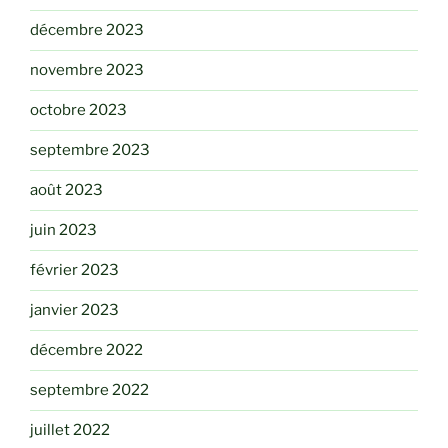
décembre 2023
novembre 2023
octobre 2023
septembre 2023
août 2023
juin 2023
février 2023
janvier 2023
décembre 2022
septembre 2022
juillet 2022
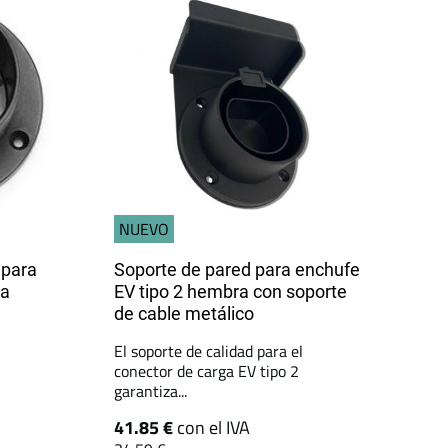
NUEVO
 para
Soporte de pared para enchufe
ra
EV tipo 2 hembra con soporte
de cable metálico
El soporte de calidad para el
conector de carga EV tipo 2
garantiza...
41.85 €
con el IVA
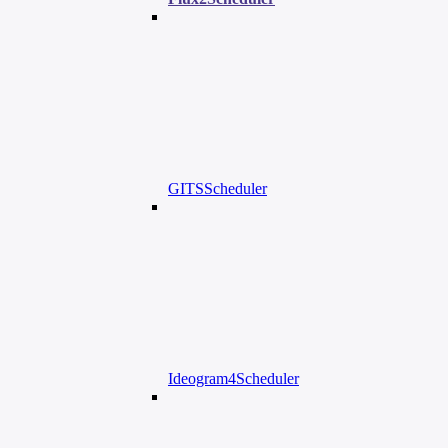
GITSScheduler
Ideogram4Scheduler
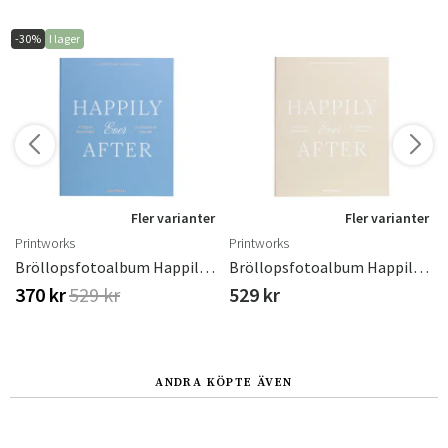
-30%
I lager
r
Fler varianter
Fler varianter
Printworks
Printworks
Bröllopsfotoalbum Happily Ever After Blue
Bröllopsfotoalbum Happily Ever After Beige
370 kr
529 kr
529 kr
ANDRA KÖPTE ÄVEN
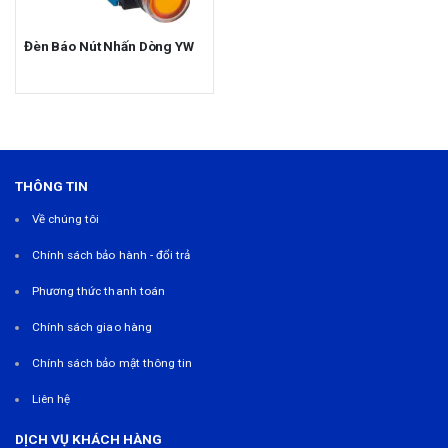
Đèn Báo Nút Nhấn Dòng YW
THÔNG TIN
Về chúng tôi
Chính sách bảo hành - đổi trả
Phương thức thanh toán
Chính sách giao hàng
Chính sách bảo mật thông tin
Liên hệ
DỊCH VỤ KHÁCH HÀNG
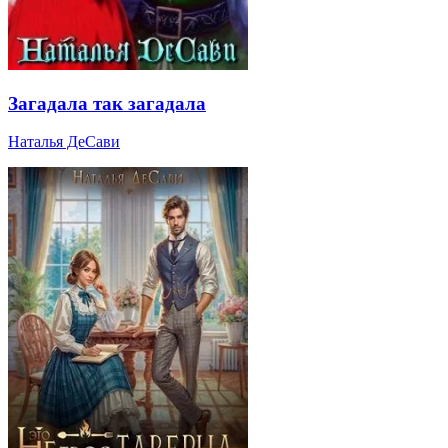
Загадала так загадала
Наталья ДеСави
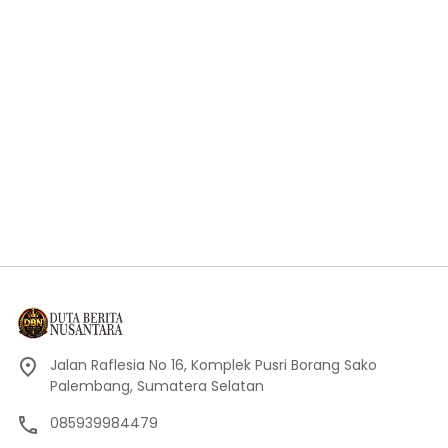
Jalan Raflesia No 16, Komplek Pusri Borang Sako
Palembang, Sumatera Selatan
085939984479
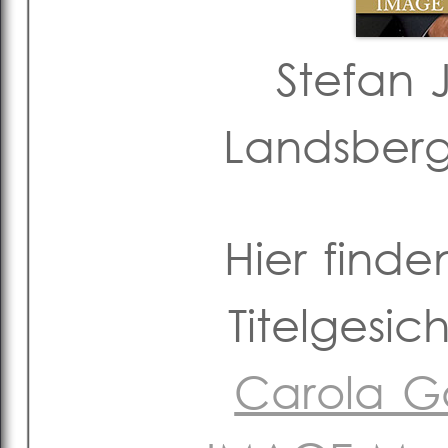
Stefan 
Landsber
Hier finde
Titelgesi
Carola Ga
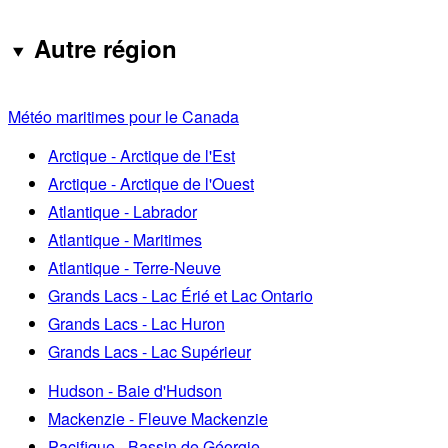
Autre région
Météo maritimes pour le Canada
Arctique - Arctique de l'Est
Arctique - Arctique de l'Ouest
Atlantique - Labrador
Atlantique - Maritimes
Atlantique - Terre-Neuve
Grands Lacs - Lac Érié et Lac Ontario
Grands Lacs - Lac Huron
Grands Lacs - Lac Supérieur
Hudson - Baie d'Hudson
Mackenzie - Fleuve Mackenzie
Pacifique - Bassin de Géorgie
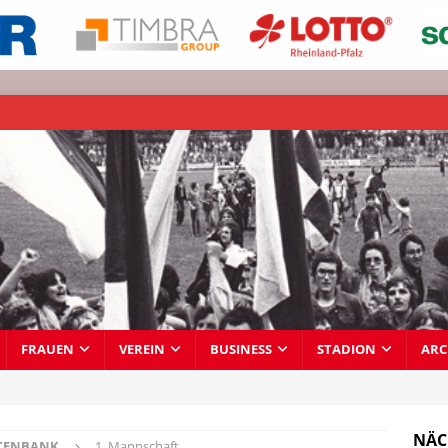
FRAUEN
VEREIN
BUSINESS
STADION
ARC
NÄC
TENBANK
1. Mannschaft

Exercise directions: None of the pictures should be carried over when the data above is transcribed exactly.

Answer below:
décembre 2023
novembre 2023
octobre 2023
septembre 2023
août 2023
juin 2023
février 2023
janvier 2023
décembre 2022
septembre 2022
juillet 2022
NUEVO
 para
Soporte de pared para enchufe
ra
EV tipo 2 hembra con soporte
de cable metálico
El soporte de calidad para el
conector de carga EV tipo 2
garantiza...
41.85 €
con el IVA
GITSScheduler
Ideogram4Scheduler
-30%
I lager
r
Fler varianter
Fler varianter
Printworks
Printworks
Bröllopsfotoalbum Happily Ever After Blue
Bröllopsfotoalbum Happily Ever After Beige
370 kr
529 kr
529 kr
ANDRA KÖPTE ÄVEN
Đèn Báo Nút Nhấn Dòng YW
THÔNG TIN
Về chúng tôi
Chính sách bảo hành - đổi trả
Phương thức thanh toán
Chính sách giao hàng
Chính sách bảo mật thông tin
Liên hệ
DỊCH VỤ KHÁCH HÀNG
Загадала так загадала
Наталья ДеСави
Jalan Raflesia No 16, Komplek Pusri Borang Sako
Palembang, Sumatera Selatan
085939984479
Stefan 
Landsber
Hier finde
Titelgesi
Carola Ga
Autre région
Météo maritimes pour le Canada
Arctique - Arctique de l'Est
Arctique - Arctique de l'Ouest
Atlantique - Labrador
Atlantique - Maritimes
Atlantique - Terre-Neuve
Grands Lacs - Lac Érié et Lac Ontario
Grands Lacs - Lac Huron
Grands Lacs - Lac Supérieur
Hudson - Baie d'Hudson
Mackenzie - Fleuve Mackenzie
Pacifique - Bassin de Géorgie
FRAUEN
VEREIN
BUSINESS
STADION
ARC
NÄC
TENBANK
1. Mannschaft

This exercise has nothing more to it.